Quem me contou foi Otinaldo Lourenço, uma espécie de museu do rádio paraibano, falecido em fevereiro passado, vítima de complicações provocadas pela Covid-19: O velho Venâncio era um homem enorme e sua ignorância tinha o tamanho do corpo dele, gigantesca. Morava na João Machado, rua de grã-finos, em frente à Cândida Vargas. Era um ex-motorista que se tornou dono da linha de marinetes do Comércio, aqui em João Pessoa.
Tinha duas filhas belíssimas, aquelas de fechar quarteirão, e mais três filhos homens. O mais velho, João, era um cara cheio de banca, com pinta de novo-rico, mas estava mais para Alberto Roberto, aquele ator canastrão, personagem de Chico Anysio. Tinha até o bigodinho fino, sem, no entanto, exagerar com a touca, coisa que o machismo em voga não aceitaria.

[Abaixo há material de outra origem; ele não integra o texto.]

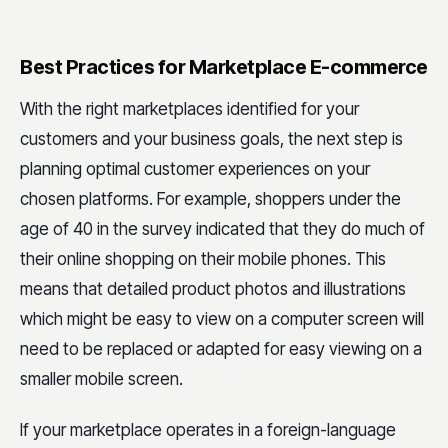
Best Practices for Marketplace E-commerce
With the right marketplaces identified for your
customers and your business goals, the next step is
planning optimal customer experiences on your
chosen platforms. For example, shoppers under the
age of 40 in the survey indicated that they do much of
their online shopping on their mobile phones. This
means that detailed product photos and illustrations
which might be easy to view on a computer screen will
need to be replaced or adapted for easy viewing on a
smaller mobile screen.
If your marketplace operates in a foreign-language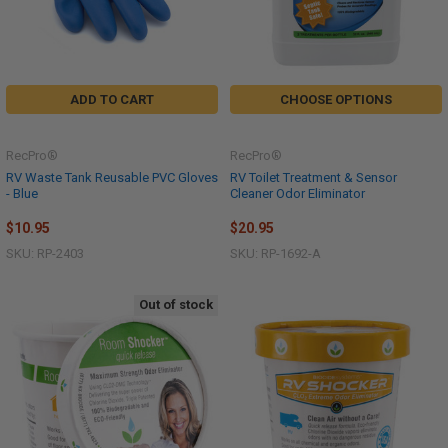
ADD TO CART
CHOOSE OPTIONS
RecPro®
RecPro®
RV Waste Tank Reusable PVC Gloves
RV Toilet Treatment & Sensor
- Blue
Cleaner Odor Eliminator
$10.95
$20.95
SKU: RP-2403
SKU: RP-1692-A
Out of stock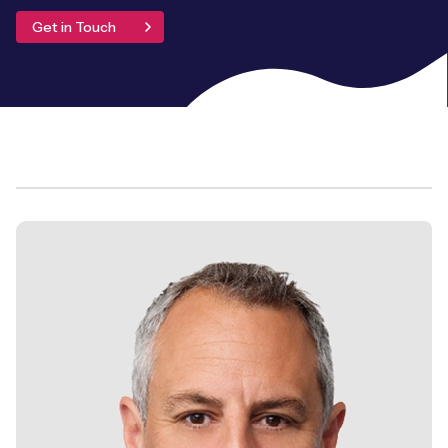
Leadership Team
Get in Touch
BESPOKE SERVICES
Case Studies
Board Members
BY PRODUCT
IoT Device Deployment
IoT & AI Leaders Podcast
IoT eSIM Connectivity
PARTNERS
IoT Device Design
Whitepapers
IoT Connectivity for Enterprises
Find a partner
IoT Device Testing and Validation
Videos
eSIM orchestration for MNOs
new
Mobile Network Operators
IoT Device Certification
News
On-device Smart IoT Connectivity
Systems Integrators
IoT Discovery Workshops
Webinars
M2M-Grade IoT Routers
COMPANY
NETWORK & SUPPORT
BY USE CASE
Book a meeting
AnyNet Federation
Asset Monitoring
Company Policies
Technical Support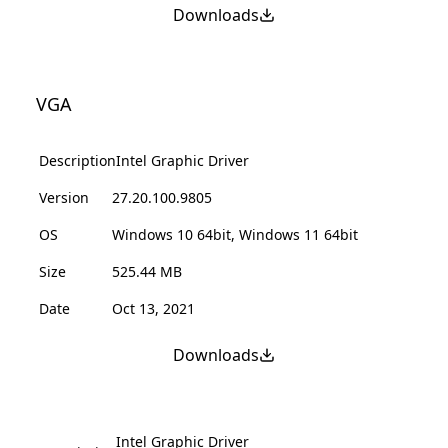
Downloads
VGA
Description
Intel Graphic Driver
Version
27.20.100.9805
OS
Windows 10 64bit, Windows 11 64bit
Size
525.44 MB
Date
Oct 13, 2021
Downloads
Intel Graphic Driver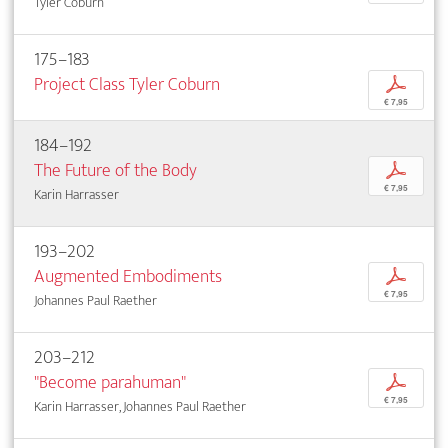
Tyler Coburn
175–183
Project Class Tyler Coburn
p
€ 7,95
184–192
The Future of the Body
p
€ 7,95
Karin Harrasser
193–202
Augmented Embodiments
p
€ 7,95
Johannes Paul Raether
203–212
"Become parahuman"
p
€ 7,95
Karin Harrasser, Johannes Paul Raether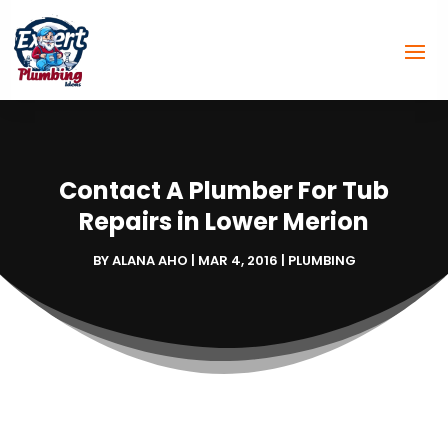
Contact A Plumber For Tub
Repairs in Lower Merion
BY
ALANA AHO
|
MAR 4, 2016
|
PLUMBING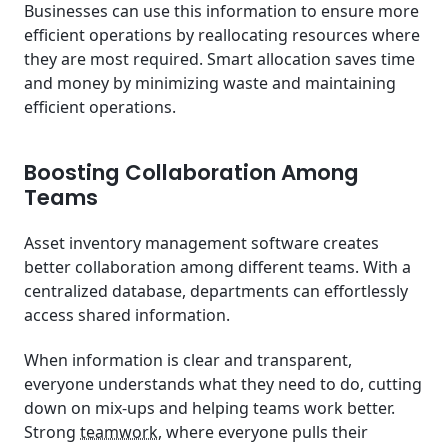
Businesses can use this information to ensure more
efficient operations by reallocating resources where
they are most required. Smart allocation saves time
and money by minimizing waste and maintaining
efficient operations.
Boosting Collaboration Among
Teams
Asset inventory management software creates
better collaboration among different teams. With a
centralized database, departments can effortlessly
access shared information.
When information is clear and transparent,
everyone understands what they need to do, cutting
down on mix-ups and helping teams work better.
Strong
teamwork
, where everyone pulls their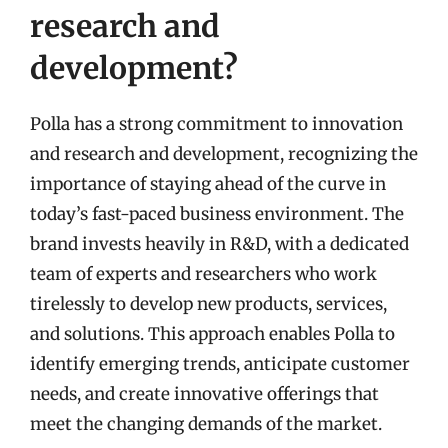
research and
development?
Polla has a strong commitment to innovation
and research and development, recognizing the
importance of staying ahead of the curve in
today’s fast-paced business environment. The
brand invests heavily in R&D, with a dedicated
team of experts and researchers who work
tirelessly to develop new products, services,
and solutions. This approach enables Polla to
identify emerging trends, anticipate customer
needs, and create innovative offerings that
meet the changing demands of the market.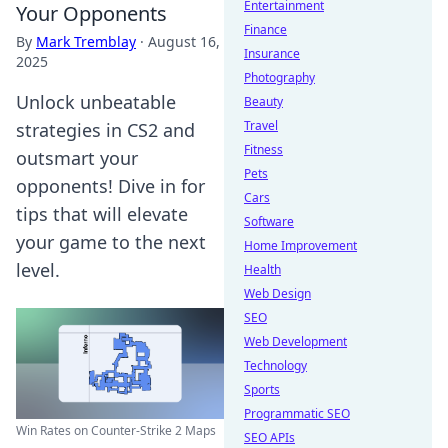
Entertainment
Your Opponents
Finance
By
Mark Tremblay
·
August 16,
Insurance
2025
Photography
Unlock unbeatable
Beauty
Travel
strategies in CS2 and
Fitness
outsmart your
Pets
opponents! Dive in for
Cars
tips that will elevate
Software
your game to the next
Home Improvement
level.
Health
Web Design
SEO
Web Development
Technology
Sports
Programmatic SEO
Win Rates on Counter-Strike 2 Maps
SEO APIs
...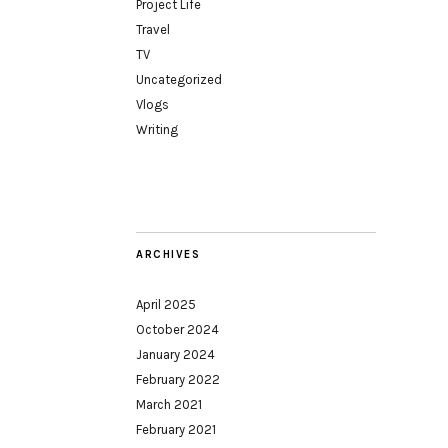
Project Life
Travel
TV
Uncategorized
Vlogs
Writing
ARCHIVES
April 2025
October 2024
January 2024
February 2022
March 2021
February 2021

João, que logo recebeu o nome artístico de Juanito, não queria nada com manivelas e ferramentas, tinha pavor à graxa, óleo, essas coisas próprias do ofício do pai. Pior: Não queria saber da escola. Nem começou o primário. O negócio dele era cantar boleros, sempre em castellano, a moda da época. Só que fazia tudo na base do papagaio: Comprava o disco, passava dias e dias procurando imitar o cantor, e saía por aí arrasando corações.
Sucesso nas serenatas, Juanito Venâncio foi marcar presença no programa de Paschoal Carrilho, na Rádio Tabajara. Auditório lotado, Juanito seria a grande atração local. Paschoal, precursor de Chacrinha, era muito amigo do pai do cantor, e, no fundo, duvidava que o rapaz pudesse cantar no idioma de Cervantes. Escondendo as dúvidas, Paschoal enche os pulmões:
— Com vocês, Juanito Venâncio, o Gregorio Barrios da Paraíba!!!
O calouro entra meio esnobe e já encara uma pergunta de Carrilho:
— Juanito!!! Hablas castellano???!!!
E Juanito, esbanjando auto-suficiência:
— Tanto “ablo” como fecho, “Seu” Paschoal...
Paschoal levou um susto, mas não perdeu a esportiva:
— Então seja o que Deus quiser, meu filho... Perfídia, maestro Nôzinho!!!